Even Orville Redenbacher hasn’t been able to help Jana Partners pop this year.

The hedge fund, which is led by activist investor Barry Rosenstein, is suffering one of its worst performance patches in its 15-year history. The firm’s main fund posted negative returns in 12 of the past 19 months through July. Through the middle of year, three of Jana’s top four holdings were down, though two, Alphabet (GOOG) and Microsoft (MSFT), were up sharply in July.

The only one of its top four holdings that is beating the market this year is Orville’s owner ConAgra Foods, which is up 12% this year. It’s second biggest holding, after ConAgra, Walgreens Boots Alliance is down nearly 2.6% this year.
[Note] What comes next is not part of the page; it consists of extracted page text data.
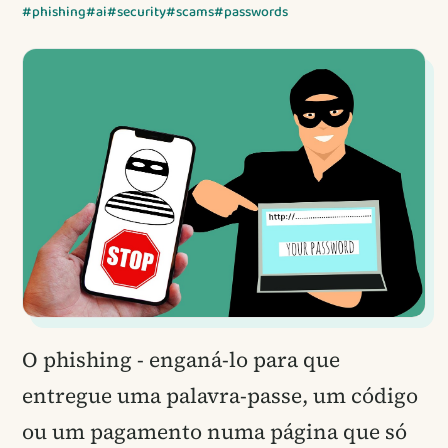
#phishing
#ai
#security
#scams
#passwords
O phishing - enganá-lo para que
entregue uma palavra-passe, um código
ou um pagamento numa página que só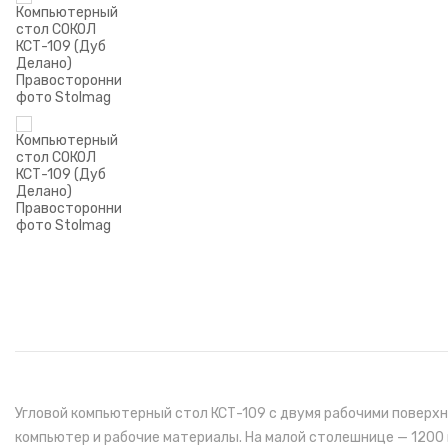
Угловой компьютерный стол КСТ-109 с двумя рабочими поверхн
компьютер и рабочие материалы. На малой столешнице — 1200 м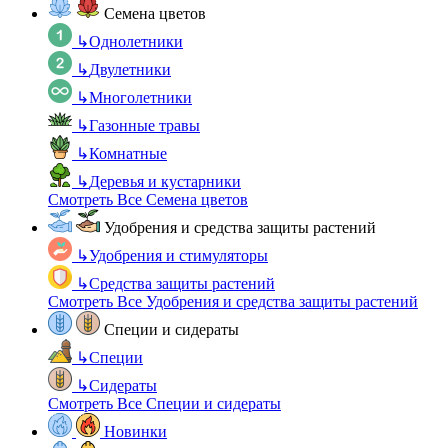
Семена цветов
↳
Однолетники
↳
Двулетники
↳
Многолетники
↳
Газонные травы
↳
Комнатные
↳
Деревья и кустарники
Смотреть Все Семена цветов
Удобрения и средства защиты растений
↳
Удобрения и стимуляторы
↳
Средства защиты растений
Смотреть Все Удобрения и средства защиты растений
Специи и сидераты
↳
Специи
↳
Сидераты
Смотреть Все Специи и сидераты
Новинки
All told, Jana Partner’s main fund was down 4.1% in the first seven months of the year. That’s far below the 6.3% gain the S&P 500 had in the first seven months of the year. It also puts the fund toward the bottom of the hedge fund heap as well. The average hedge fund was up nearly 3%, through the first seven months of the year. Even among activist hedge funds, which have hit a dry spell recently, Jana is getting easily passed. The average activist hedge fund is up nearly 1.7% this year.
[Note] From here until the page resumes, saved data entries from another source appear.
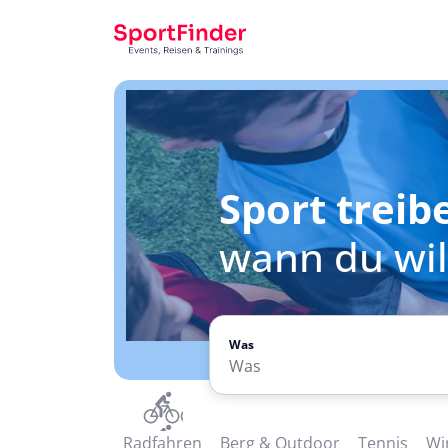
Sport treib
wann du will
Was
Radfahren
Berg & Outdoor
Tennis
Wi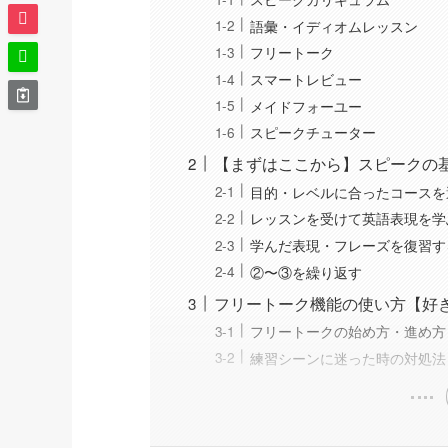
語彙・イディオムレッスン
フリートーク
スマートレビュー
メイドフォーユー
スピークチューター
【まずはここから】スピークの
目的・レベルに合ったコースを
レッスンを受けて英語表現を学
学んだ表現・フレーズを復習す
②〜③を繰り返す
フリートーク機能の使い方【好
フリートークの始め方・進め方
練習シーンに迷った時の対処法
A lot has been written about the strikingly poor performance of fellow activist investor Bill Ackman, whose fund is down nearly 18% this year, suffering another set back this week with Valeant, after a similarly bad year in 2015. But Jana’s disappointing numbers as of late is another prominent example of how activist investors aren’t living up to their hype of the last few years.

The lackluster returns come a little more than a year after Jana inked a deal that seemed to give credence to the idea that activist investing—when hedge funds take stakes in companies and push executes to make changes, which often include boosting buy backs or breaking up a company—was here to stay. In March 2015, Neuberger Berman, the 75-year-old asset management firm that had survived being owned by Lehman Brothers, invested $400 million in Jana Partners, taking a 20% stake in the hedge fund company. The deal valued Jana at $2 billion. And it helped boost assets in Jana’s fund to just over $11 billion.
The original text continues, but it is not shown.